4、 High performance optimization strategy

1. Computing performance optimization strategy

1.1 Reduce the complexity of program calculation

Simply look at this pseudo code (the business code facade has been desensitized)

boolean result = true;

//Loop through the requests of the request, and return false if it is A service and A service has not reached the final state, otherwise return true

There are several obvious problems in the code:

1. Every time a request comes, we query the DB in line 6, but we judge and filter the request in line 8, resulting in a waste of code computing resources in line 6. In addition, accessing DAO data in line 6 is a time-consuming operation. We can first judge whether the business belongs to A and then query the DB

2. The current requirement is to return false as long as one A service does not reach the final state. After getting false, 11 rows can break directly to reduce the number of calculations

Optimized code

boolean result = true;

//Loop through the requests of the request, and return false if it is A service and A service has not reached the final state, otherwise return true

The calculation time after optimization ranges from 270.75ms ->40.5ms on average

The daily optimization code can be analyzed by ARTHAS tool for the time-consuming calling of the program. The time-consuming tasks should be filtered as far as possible to reduce unnecessary system calls.

1.2 Rational use of synchronous asynchronous

Analyze which business links need to wait for results synchronously and which do not. The core dependent scheduling can be synchronized, while the non core dependent scheduling can be asynchronous as far as possible

Scenario: From the link view, system A calls system B, and system B calls system C to complete the calculation and then returns the conclusion to system A. The timeout of system A is 400ms. Generally, system A calls system B for 300ms, and system B calls system C for 200ms

Now system C needs to return the call conclusion to system D, which takes 150 ms

At this time, the existing call link of system A - system B - system C may fail due to timeout. Since the introduction of system D increases the time consumption by 150 ms, and the whole process is synchronous, system C needs to change the non strong dependence of the update conclusion of system D into asynchronous call

1.3 Do a good job of current limiting protection

Fault scenario: System A calls System B to query abnormal data, which is about 10 TPS or even less daily. One day, System A changes the timing task trigger logic, plus code bugs, and the call frequency reaches 500 TPS. In addition, due to ID errors, System A bypasses the cache and directly queries DB and Hbase, creating a Hbase read hotspot, dragging down the cluster, and affecting storage and query

Subsequently, query flow restriction was made for system A to ensure the concurrency is within 15TPS. Core business services need to do a good job of query flow restriction protection and cache design.

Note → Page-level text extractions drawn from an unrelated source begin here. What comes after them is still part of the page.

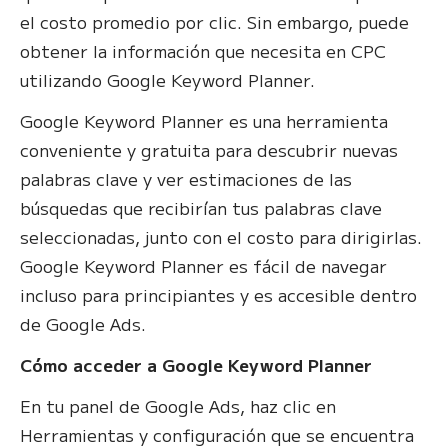
el costo promedio por clic. Sin embargo, puede
obtener la información que necesita en CPC
utilizando Google Keyword Planner.
Google Keyword Planner es una herramienta
conveniente y gratuita para descubrir nuevas
palabras clave y ver estimaciones de las
búsquedas que recibirían tus palabras clave
seleccionadas, junto con el costo para dirigirlas.
Google Keyword Planner es fácil de navegar
incluso para principiantes y es accesible dentro
de Google Ads.
Cómo acceder a Google Keyword Planner
En tu panel de Google Ads, haz clic en
Herramientas y configuración que se encuentra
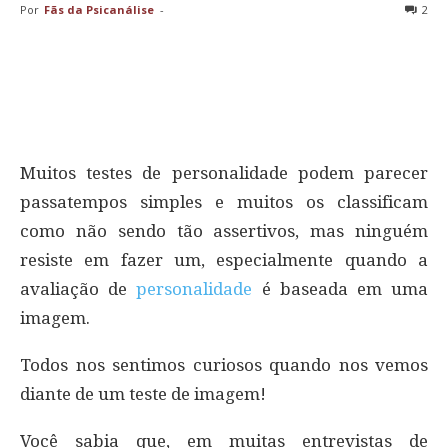
Por
Fãs da Psicanálise
-
2
Muitos testes de personalidade podem parecer
passatempos simples e muitos os classificam
como não sendo tão assertivos, mas ninguém
resiste em fazer um, especialmente quando a
avaliação de
personalidade
é baseada em uma
imagem.
Todos nos sentimos curiosos quando nos vemos
diante de um teste de imagem!
Você sabia que, em muitas entrevistas de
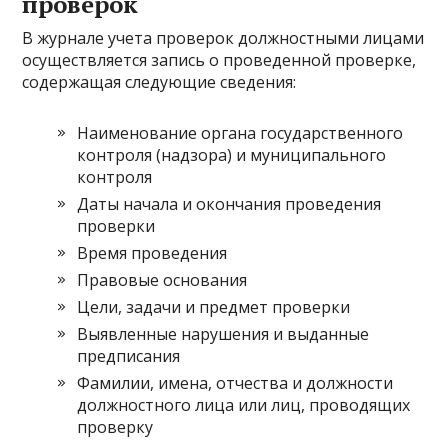
проверок
В журнале учета проверок должностными лицами
осуществляется запись о проведенной проверке,
содержащая следующие сведения:
Наименование органа государственного
контроля (надзора) и муниципального
контроля
Даты начала и окончания проведения
проверки
Время проведения
Правовые основания
Цели, задачи и предмет проверки
Выявленные нарушения и выданные
предписания
Фамилии, имена, отчества и должности
должностного лица или лиц, проводящих
проверку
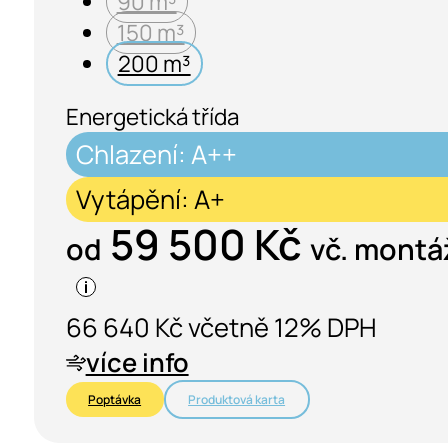
90 m³
150 m³
200 m³
Energetická třída
Chlazení: A++
Vytápění: A+
59 500 Kč
od
vč. montá
66 640 Kč včetně 12% DPH
více info
Poptávka
Produktová karta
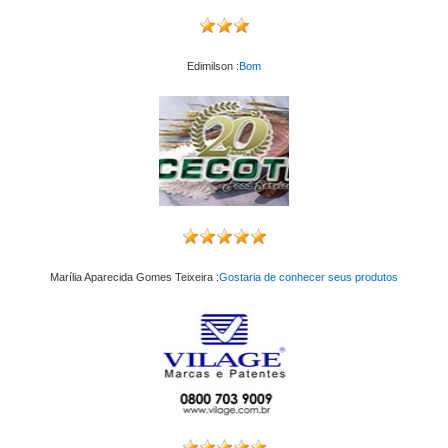
Edimilson :
Bom
Marília Aparecida Gomes Teixeira :
Gostaria de conhecer seus produtos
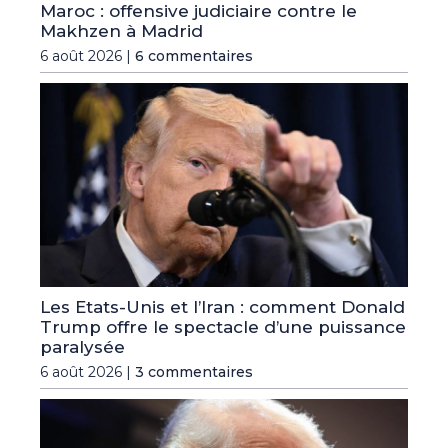
Maroc : offensive judiciaire contre le
Makhzen à Madrid
6 août 2026 |
6 commentaires
Les Etats-Unis et l’Iran : comment Donald
Trump offre le spectacle d’une puissance
paralysée
6 août 2026 |
3 commentaires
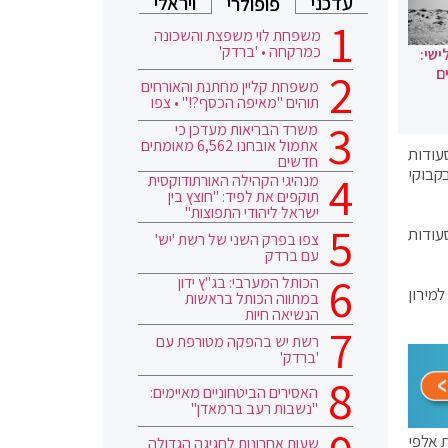
עדכני
ויראלי
פופולרי
משפחת לוי משפצת והשכונה
כמרקחה • 'ברדק'
ישי:
ם
משפחת קליין מחתנת והאורחים
תוהים "מאיפה הכסף?!" • צפו
משרד הבריאות מעדכן כי
אתמול אובחנו 6,562 מאומתים
עודות
חדשים
ות אלפי בקבוקי
מנהיגי הקהילה האורתודוקסית
תוקפים את לפיד: "חוצץ בין
ישראל ליהודי התפוצות"
עודות
צפו בפרק השני של רשת 'יש'
עם ברדק
הכותל המערבי: בג"ץ ידון
ולים למירון
במתווה הכותל בראשות
הנשיאה חיות
רשת יש בהפקה מטורפת עם
'ברדק'
האסירים הביטחוניים מאיימים:
"נשבות רעב ברמאדן"
 אלפי
שעות אחרונות לחגיגה הגדולה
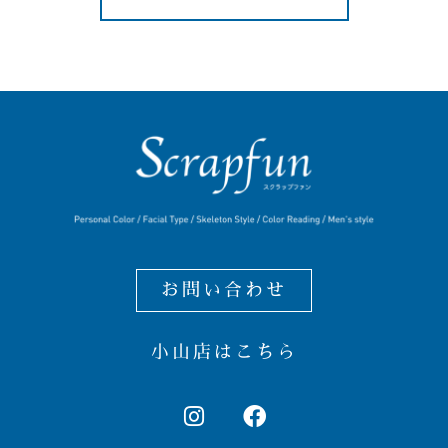
お問い合わせ
小山店はこちら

1.4 Multi thread instead of single thread

Scenario: In the emergency positioning scenario, system A calls system B to obtain the diagnosis conclusion. The TR timeout is 500ms. For an abnormal ID event, it is necessary to execute multiple diagnostic services and record the diagnosis flow; Each diagnosis takes about 100ms. With the growth of the business, more than five diagnostic items take 500ms+to calculate. At this time, the service will be temporarily unavailable during the peak period.

Change this code to asynchronous execution, so that the diagnostic time is the most time-consuming diagnostic service

1.5 Cluster computing replaces stand-alone computing

Here, we can use three-layer distribution to partition the computing tasks and execute them. Map Reduce is an idea to reduce the computing pressure of a single machine.

2. System IO performance optimization strategy

2.1 Common FullGC Solutions

There are many common FullGC problems in the system. First, let's talk about the garbage collection mechanism of the JVM. The Heap area is designed in generations, divided into Eden, Survivor, and Tenured/Old. Among them, Eden and Survivor belong to the young generation, while Tenured/Old belong to the old generation. Generally, we call GC in young generation Minor GC, GC in old generation Major GC, and Full GC in the whole heap.

Memory allocation strategy: 1. Objects are allocated in Eden area first. 2 Large objects directly enter the elderly generation 3 Long term survivors will enter the elderly generation 4 Age determination of dynamic objects (virtual machines do not always require objects to reach MaxTenuringThreshold in order to promote the elderly generation. If the sum of the sizes of all objects of the same age in the Survivor space is greater than half of the Survivor, objects with an age greater than or equal to that age can directly enter the elderly generation) 5 As long as the continuous space of the old age is larger than (the total size of all objects in the new generation or the average size of all previous promotions), minor GC will be performed. Otherwise, full GC will be performed.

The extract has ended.